After ten days, my intercom buzzed. I was home alone and I panicked it was Jay. Instead it was a woman with a team of men carrying flowers. I let them in, and they replaced all the old flowers with fresh ones. She directed them and went around to each vase until every display looked perfect. Who knows what she thought of all those perfect flower arrangements crammed into such a tiny condo. Maybe I shouldn’t have let them in.
Ten days after that, they came back again and repeated. I let them in willingly this time, at this point the flowers were the only thing keeping me sane.
Three weeks after the email, there still had been no hint of a job. Not even a tiny sniff.
And no word from Jay either. Nothing. Other than the flowers there had been no expensive gifts. No texts. No silver envelopes. Good, that’s what I wanted. He’d gotten the picture. I did not want him in my life.
After four weeks I realized I hadn’t been outside in a month. Jenny and Sam had come nearly everyday and brought me everything I’d needed. Kept me company. Comforted me in my frequent freak outs and melt downs.
But now I needed to get outside. To breathe fresh air. To walk. If my legs still remembered how after all my sitting around.
Autumn was closing in fast, and I opened my coat closet to pull out a fleece. As soon as I’d opened the door, my eyes fell on the Burberry trench coat. I’d forgotten all about it. And the rest of the gifts. Blocked them from my mind. Even the diamond jewelry. I had to send them all back to him. Perhaps Sam could do it. Bundle them in her arms and drop them on his desk. Cheaper than a courier service anyway.
My fingers stroked the smooth fabric, and I considered wearing it out before moving my hand to my fleece.

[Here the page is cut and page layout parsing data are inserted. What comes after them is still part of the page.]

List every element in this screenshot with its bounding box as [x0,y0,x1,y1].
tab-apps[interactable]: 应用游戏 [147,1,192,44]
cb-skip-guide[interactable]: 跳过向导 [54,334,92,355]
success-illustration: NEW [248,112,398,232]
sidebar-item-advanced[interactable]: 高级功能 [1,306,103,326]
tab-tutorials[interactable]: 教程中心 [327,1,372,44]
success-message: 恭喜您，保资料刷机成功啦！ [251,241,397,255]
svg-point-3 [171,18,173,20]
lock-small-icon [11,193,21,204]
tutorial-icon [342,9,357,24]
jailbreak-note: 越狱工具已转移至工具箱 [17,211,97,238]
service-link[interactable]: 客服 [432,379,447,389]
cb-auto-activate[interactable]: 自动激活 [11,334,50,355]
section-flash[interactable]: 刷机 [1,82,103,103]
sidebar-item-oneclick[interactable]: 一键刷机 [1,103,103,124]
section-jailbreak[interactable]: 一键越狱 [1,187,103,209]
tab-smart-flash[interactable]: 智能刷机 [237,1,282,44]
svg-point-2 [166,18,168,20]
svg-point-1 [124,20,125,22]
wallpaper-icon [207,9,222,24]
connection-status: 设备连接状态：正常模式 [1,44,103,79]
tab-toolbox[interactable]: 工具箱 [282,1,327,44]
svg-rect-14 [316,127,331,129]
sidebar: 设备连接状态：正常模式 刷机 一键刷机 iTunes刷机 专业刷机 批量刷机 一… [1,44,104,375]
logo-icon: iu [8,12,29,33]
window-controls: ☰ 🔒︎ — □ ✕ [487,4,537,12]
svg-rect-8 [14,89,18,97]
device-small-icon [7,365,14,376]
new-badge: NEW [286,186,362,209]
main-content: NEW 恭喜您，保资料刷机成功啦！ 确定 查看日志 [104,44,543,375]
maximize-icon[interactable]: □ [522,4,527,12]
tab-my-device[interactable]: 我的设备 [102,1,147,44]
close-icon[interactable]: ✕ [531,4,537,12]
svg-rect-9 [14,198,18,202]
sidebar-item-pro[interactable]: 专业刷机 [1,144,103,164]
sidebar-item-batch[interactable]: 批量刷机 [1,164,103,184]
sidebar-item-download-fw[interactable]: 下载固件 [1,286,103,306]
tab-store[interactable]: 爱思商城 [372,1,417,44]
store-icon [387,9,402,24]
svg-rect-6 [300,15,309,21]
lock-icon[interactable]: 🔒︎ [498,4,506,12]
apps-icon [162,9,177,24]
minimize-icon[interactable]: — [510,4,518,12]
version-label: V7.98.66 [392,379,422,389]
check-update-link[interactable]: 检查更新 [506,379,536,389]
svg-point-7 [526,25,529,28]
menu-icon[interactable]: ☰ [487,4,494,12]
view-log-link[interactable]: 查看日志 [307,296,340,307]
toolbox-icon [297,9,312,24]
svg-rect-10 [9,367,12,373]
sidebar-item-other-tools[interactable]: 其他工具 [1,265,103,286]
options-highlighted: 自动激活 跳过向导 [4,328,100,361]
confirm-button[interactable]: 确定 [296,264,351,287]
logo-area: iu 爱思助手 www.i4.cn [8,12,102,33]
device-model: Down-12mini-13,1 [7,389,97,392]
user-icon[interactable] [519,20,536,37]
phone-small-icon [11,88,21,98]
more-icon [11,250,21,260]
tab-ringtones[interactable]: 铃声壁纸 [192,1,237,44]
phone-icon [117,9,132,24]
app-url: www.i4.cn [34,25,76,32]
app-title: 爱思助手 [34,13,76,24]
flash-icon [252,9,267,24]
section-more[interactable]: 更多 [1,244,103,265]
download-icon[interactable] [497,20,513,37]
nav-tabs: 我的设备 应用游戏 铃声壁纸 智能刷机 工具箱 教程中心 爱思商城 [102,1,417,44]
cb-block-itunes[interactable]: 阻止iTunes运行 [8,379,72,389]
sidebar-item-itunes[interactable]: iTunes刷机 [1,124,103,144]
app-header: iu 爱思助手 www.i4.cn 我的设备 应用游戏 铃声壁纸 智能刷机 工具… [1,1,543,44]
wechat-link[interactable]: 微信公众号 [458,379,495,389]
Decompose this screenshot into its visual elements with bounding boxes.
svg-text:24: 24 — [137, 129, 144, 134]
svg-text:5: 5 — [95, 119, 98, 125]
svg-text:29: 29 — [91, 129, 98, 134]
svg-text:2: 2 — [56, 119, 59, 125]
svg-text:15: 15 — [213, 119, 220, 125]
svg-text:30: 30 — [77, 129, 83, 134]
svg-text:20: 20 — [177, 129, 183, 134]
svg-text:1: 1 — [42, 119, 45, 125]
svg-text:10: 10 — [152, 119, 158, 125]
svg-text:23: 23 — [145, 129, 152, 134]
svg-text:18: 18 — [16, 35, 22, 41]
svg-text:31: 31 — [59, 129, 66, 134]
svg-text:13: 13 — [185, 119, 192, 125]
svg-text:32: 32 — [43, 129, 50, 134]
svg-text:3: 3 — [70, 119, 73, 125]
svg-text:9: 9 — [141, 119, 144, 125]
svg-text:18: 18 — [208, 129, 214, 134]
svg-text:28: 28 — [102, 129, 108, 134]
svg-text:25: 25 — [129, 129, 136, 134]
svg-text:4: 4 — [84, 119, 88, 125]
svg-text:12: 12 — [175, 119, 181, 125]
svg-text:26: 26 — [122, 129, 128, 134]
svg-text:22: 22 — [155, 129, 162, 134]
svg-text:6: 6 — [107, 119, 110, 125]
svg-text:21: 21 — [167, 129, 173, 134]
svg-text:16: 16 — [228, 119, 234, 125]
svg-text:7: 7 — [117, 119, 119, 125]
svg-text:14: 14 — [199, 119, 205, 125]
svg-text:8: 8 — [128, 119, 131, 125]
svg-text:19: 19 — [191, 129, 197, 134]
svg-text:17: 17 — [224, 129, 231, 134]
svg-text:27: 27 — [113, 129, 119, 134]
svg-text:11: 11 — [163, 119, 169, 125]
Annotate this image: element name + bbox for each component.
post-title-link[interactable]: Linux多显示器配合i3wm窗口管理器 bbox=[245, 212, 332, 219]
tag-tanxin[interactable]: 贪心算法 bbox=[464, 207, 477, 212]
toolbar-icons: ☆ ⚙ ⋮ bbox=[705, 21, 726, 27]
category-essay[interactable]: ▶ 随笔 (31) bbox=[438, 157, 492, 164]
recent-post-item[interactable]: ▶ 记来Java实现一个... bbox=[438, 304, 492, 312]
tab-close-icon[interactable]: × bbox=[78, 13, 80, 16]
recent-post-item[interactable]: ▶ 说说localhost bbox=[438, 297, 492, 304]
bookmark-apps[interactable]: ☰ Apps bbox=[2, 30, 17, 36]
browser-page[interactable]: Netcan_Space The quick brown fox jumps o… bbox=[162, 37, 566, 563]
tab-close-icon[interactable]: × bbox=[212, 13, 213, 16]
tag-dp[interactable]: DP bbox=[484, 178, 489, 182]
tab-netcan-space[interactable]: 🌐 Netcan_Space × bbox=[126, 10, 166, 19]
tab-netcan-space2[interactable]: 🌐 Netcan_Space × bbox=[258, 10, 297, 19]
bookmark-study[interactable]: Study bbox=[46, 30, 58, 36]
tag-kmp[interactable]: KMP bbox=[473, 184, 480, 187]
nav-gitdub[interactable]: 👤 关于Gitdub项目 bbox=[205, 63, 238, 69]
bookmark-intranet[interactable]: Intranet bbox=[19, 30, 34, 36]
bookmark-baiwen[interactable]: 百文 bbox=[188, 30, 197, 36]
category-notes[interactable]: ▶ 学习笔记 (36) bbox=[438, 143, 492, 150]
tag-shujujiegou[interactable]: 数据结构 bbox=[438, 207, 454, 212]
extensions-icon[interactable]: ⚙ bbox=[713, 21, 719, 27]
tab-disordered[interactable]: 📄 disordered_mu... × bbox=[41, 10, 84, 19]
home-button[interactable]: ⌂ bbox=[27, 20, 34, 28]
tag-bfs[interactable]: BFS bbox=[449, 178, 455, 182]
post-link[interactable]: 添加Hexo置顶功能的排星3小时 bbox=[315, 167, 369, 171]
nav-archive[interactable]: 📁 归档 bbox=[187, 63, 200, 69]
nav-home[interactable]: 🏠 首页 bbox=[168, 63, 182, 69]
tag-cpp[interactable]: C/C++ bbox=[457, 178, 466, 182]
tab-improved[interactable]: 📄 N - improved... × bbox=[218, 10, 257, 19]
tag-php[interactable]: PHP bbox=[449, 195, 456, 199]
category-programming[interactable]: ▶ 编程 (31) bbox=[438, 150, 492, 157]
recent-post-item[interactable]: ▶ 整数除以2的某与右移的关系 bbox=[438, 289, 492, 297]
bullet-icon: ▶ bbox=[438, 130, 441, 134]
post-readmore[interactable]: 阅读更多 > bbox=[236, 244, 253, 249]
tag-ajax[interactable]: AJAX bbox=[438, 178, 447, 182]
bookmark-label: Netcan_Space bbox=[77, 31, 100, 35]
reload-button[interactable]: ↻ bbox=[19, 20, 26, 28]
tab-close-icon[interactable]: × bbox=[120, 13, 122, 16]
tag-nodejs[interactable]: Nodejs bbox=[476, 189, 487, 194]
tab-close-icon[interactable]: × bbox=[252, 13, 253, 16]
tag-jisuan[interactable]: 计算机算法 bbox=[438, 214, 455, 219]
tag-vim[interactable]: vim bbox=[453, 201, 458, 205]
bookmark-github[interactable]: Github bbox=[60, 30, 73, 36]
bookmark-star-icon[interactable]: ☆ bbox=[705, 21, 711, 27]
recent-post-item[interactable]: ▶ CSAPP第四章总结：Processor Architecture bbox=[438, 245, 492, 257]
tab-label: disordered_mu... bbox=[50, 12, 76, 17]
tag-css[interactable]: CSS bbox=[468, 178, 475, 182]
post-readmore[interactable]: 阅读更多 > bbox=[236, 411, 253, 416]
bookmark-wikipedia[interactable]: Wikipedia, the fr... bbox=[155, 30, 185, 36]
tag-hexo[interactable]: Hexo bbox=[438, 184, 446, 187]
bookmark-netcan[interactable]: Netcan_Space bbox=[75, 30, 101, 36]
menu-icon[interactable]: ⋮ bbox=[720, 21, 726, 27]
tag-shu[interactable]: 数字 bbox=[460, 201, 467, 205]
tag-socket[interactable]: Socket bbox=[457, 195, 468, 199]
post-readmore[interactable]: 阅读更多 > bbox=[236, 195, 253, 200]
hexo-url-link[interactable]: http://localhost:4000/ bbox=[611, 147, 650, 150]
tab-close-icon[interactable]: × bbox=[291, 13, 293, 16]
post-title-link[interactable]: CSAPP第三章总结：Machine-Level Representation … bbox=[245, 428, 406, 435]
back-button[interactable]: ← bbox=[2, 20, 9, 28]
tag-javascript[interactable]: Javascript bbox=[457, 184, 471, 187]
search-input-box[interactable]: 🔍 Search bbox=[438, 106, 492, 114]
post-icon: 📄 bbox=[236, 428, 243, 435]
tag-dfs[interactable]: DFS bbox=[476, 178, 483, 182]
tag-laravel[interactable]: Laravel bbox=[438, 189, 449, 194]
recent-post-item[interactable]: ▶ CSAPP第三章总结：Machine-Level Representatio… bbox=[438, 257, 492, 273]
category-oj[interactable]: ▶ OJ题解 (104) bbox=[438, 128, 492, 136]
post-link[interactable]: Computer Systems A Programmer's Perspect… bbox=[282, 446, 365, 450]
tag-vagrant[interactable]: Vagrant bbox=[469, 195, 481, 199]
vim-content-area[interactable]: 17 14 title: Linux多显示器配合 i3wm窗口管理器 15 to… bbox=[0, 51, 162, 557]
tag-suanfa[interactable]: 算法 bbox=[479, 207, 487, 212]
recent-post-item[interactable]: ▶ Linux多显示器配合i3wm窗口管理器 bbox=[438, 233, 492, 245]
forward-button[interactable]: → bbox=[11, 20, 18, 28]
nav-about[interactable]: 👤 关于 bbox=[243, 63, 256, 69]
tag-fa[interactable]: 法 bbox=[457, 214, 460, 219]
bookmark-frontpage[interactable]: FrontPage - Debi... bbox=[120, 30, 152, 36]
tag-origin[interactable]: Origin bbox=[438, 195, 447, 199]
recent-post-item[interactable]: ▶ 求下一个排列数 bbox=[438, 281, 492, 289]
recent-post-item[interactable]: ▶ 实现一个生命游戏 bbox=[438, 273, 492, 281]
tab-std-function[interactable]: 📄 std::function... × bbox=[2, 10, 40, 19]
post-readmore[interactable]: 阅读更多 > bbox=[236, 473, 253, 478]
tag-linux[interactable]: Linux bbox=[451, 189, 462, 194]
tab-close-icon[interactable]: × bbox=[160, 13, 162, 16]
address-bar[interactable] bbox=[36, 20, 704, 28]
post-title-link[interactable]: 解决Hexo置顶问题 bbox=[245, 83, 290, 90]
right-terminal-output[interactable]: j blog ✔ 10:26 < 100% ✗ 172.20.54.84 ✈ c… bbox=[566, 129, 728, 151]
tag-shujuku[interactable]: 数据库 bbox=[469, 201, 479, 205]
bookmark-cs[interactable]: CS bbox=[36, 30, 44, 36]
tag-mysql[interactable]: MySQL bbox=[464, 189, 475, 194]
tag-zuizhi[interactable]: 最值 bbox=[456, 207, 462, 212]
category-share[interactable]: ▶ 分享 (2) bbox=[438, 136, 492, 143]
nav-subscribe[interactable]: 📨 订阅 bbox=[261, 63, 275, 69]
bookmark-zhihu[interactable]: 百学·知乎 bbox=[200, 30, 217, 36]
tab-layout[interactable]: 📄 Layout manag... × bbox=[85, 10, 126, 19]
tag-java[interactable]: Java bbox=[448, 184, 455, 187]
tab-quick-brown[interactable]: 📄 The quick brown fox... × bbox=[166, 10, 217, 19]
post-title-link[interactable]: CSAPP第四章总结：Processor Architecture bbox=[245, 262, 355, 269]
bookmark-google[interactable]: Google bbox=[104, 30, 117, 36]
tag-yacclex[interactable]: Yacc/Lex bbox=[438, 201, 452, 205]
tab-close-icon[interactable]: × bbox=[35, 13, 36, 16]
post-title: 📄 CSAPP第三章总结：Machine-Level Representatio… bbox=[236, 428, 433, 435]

I grabbed my keys and left. To go nowhere in particular. I wandered around, walking for twenty minutes. I went into a store to stock up on chocolate bars. Because I lived so centrally, I was in the midst of the hustle of the city.
The store was busy with the lunchtime office rush and I’m sure people were looking at me. Sniggering and pointing. Laughing at what everyone knew about me. But beyond them, I noticed a man in a Cubs ball cap who I swear I saw near my condo when I first exited the building.
I grabbed my purchases and sped walked home. By the time I reached my condo, my heart was pounding and my breath ragged.
I was greeted by a roomful, no, a condo full, of massive empty vases. I guess they’d become invisible in my month holed up with them, but now they were plain to see. They were big, empty, pointless. Like me.
My life was over. No matter what I did.
I was still sitting on my sofa days later, stuffing my face with Snickers bars, when my phone rang.
“Hi Marla,” I said.
“Hi sweetie, how are you doing?”
“As you’d expect.”
“Well I have great news, I’ve lined up a job interview!”
I swallowed my chocolate and sat up. “Really?”
“Of course really. And it’s a great job at a great company, CQ Francis. It’s the same level as your most recent one. And a similar role. You’d be in charge of all investigative reporting.”
This was it. My chance to move on with my life.
“Thank you so, so much Marla.”
“Anything you need Abbie, I’ll help you anyway I can.”
I hung up the phone and relaxed back into the sofa. Maybe life would be okay.
I walked out of CQ Francis and punched the air like a sports star. I’d been to three interviews over the span of two weeks, but now I had a signed employment contract tucked in my bag.
Immense relief that poured over me. I didn’t realize just how severe it was until it had lifted.
My new boss, Laurie, seems nice and friendly and didn’t once ask why I had left Force McAllister. Presumably she knew, which was probably better because that awkward revelation is out of the way from the start.
I texted Marla, Jenny and Sam
I got the job!!!!! I even had two weeks to relax and get my condo back together before I start!
They all texted straight back. Every day I remembered how lucky I am to have them.
Drinks on me this weekend. We’re going large Friday.
It was the least I could do after everything they’d done for me. Besides, I could always hock the diamond earrings Jay gave me. I’d never given the gifts to Sam to throw on Jay’s desk. Somehow it had always slipped my mind.
40
The three arrived at my condo straight from work to prepare for our big night out. My rebirth. I’d been riding high ever since I signed the employment contract, and tonight would be the icing on the new life cake. I’d met them at the door with wine glasses and a couple of bottles of Sauvignon Blanc.
“You totally have to wear this one,” Sam said pulling the black halter dress from my closet. It was the dress I had worn on my first dinner date with Jay.